Griffiths’s book, like Pascal’s, shows why we should bother to seek to understand God: for some, because he is our own fondest hope; for others, because he is the fondest hope of our neighbors; for still others, because we are quite without hope, and might find reasons to rediscover it welcome.

Pascal writes in words calibrated to set us in motion toward that God. As Griffiths notes, he has an “unusual capacity for dialectics”—for playing two convincing but contrary arguments off one another so as to leave us both disoriented and attentive. One sees this dialectical approach at work in one of Pascal’s most famous fragments: “If [man] exalts himself, I humble him. If he humbles himself, I exalt him. And I continue to contradict him until he comprehends that he is an incomprehensible monster.” Griffiths describes the intention of such a passage: “you find yourself without a place to stand in the tension between uplift and bringdown.” Having no place to stand is an excellent reason to start moving.   

Griffiths puts all this on the table with the quiet competence and impressive erudition of a seasoned scholar of religion. Sometimes, it is true, his scholarly habits get in the way of his message. He begins some chapters with exercises in professorial throat-clearing, and routinely writes sentences of seventy words or more. All this assumes the reader’s patience rather than grabbing that reader’s attention, which would seem to be the proper task of a book called Why Read Pascal?

As is often the case, however, the scholarly habits that give rise to Griffiths’s small weaknesses also give rise to his great strengths. Some of his most striking insights emerge when he argues with Pascal, treating him like a respected interlocutor in a seminar that crosses the centuries. Pascal holds that Christianity supersedes Judaism, but Griffiths notes that God made a covenant with Israel and never revoked it. He therefore suggests  that “the halakhic lives of observant Jews” remain a proper Jewish response to the Lord’s call to Israel, and that Jewish “coming-to-Zion” and Christian “coming-to-Jesus-Christ” must be two “compatible promises, even if the texture of their compatibility isn’t yet evident.”

Pascal’s wrestling with the mystery of original sin brings him “very close to categorizing the fact of death generically, and every particular death specifically, as . . . intended by the Lord as healing punishment.” Griffiths holds that Christians need not believe any such thing, and that the “Lord has nothing, conceptually or causally, to do with” the many terrible deaths human beings inflict on one another, “other than, after death, to soothe and welcome those who suffer them.”  

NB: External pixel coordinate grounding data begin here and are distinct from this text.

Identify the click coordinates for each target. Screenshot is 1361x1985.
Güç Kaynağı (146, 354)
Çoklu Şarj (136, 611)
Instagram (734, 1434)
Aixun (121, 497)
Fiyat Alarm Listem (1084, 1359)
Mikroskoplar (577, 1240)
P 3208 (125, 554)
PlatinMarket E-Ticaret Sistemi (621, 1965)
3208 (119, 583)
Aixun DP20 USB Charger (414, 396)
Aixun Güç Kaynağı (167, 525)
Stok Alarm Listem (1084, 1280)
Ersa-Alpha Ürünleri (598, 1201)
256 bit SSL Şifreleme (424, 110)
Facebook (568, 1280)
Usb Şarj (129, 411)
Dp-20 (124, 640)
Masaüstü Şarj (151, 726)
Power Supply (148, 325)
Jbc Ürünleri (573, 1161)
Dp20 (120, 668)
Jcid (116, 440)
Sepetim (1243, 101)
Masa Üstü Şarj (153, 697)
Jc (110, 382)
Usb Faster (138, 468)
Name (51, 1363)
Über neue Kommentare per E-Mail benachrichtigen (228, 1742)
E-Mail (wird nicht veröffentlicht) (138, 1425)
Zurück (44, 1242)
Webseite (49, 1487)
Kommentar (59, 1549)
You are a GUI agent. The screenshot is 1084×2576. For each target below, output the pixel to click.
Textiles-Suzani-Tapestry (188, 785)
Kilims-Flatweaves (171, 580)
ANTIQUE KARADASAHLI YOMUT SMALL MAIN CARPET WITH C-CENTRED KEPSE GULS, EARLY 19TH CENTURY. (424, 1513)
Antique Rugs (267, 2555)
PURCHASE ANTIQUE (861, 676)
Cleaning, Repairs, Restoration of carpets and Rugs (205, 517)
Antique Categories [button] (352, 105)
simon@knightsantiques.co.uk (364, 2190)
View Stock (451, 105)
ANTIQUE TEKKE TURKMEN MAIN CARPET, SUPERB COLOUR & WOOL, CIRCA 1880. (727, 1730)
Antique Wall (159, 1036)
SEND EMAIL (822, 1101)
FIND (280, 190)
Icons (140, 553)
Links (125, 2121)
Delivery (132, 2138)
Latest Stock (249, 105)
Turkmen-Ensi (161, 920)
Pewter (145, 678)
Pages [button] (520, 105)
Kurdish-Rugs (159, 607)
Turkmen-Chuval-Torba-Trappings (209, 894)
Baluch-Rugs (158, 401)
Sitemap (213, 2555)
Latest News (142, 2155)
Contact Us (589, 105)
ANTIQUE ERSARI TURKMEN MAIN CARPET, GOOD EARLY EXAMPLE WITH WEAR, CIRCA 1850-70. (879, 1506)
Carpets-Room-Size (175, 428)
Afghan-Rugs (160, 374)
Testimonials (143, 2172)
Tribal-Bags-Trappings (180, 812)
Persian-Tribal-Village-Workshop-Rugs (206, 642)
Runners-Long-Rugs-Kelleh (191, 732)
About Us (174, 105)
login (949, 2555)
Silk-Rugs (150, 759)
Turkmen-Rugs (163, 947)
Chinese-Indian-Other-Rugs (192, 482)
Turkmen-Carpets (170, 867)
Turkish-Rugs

Here, Griffiths follows Pascal into the deepest difficulties of the Christian way of thinking and comes up with ways through those impasses that can help us better discern the features of the God of the Christians. His book, like Pascal’s, shows why we should bother to seek to understand that God: for some, because he is our own fondest hope; for others, because he is the fondest hope of our neighbors; for still others, because we are quite without hope, and might find reasons to rediscover it welcome. Even those looking for nothing more than a good distraction might turn to Pascal and Paul Griffiths, for an examination of the human heart that is unfailingly absorbing. They might discover that the most effective diversions turn out not to be diversions, at all.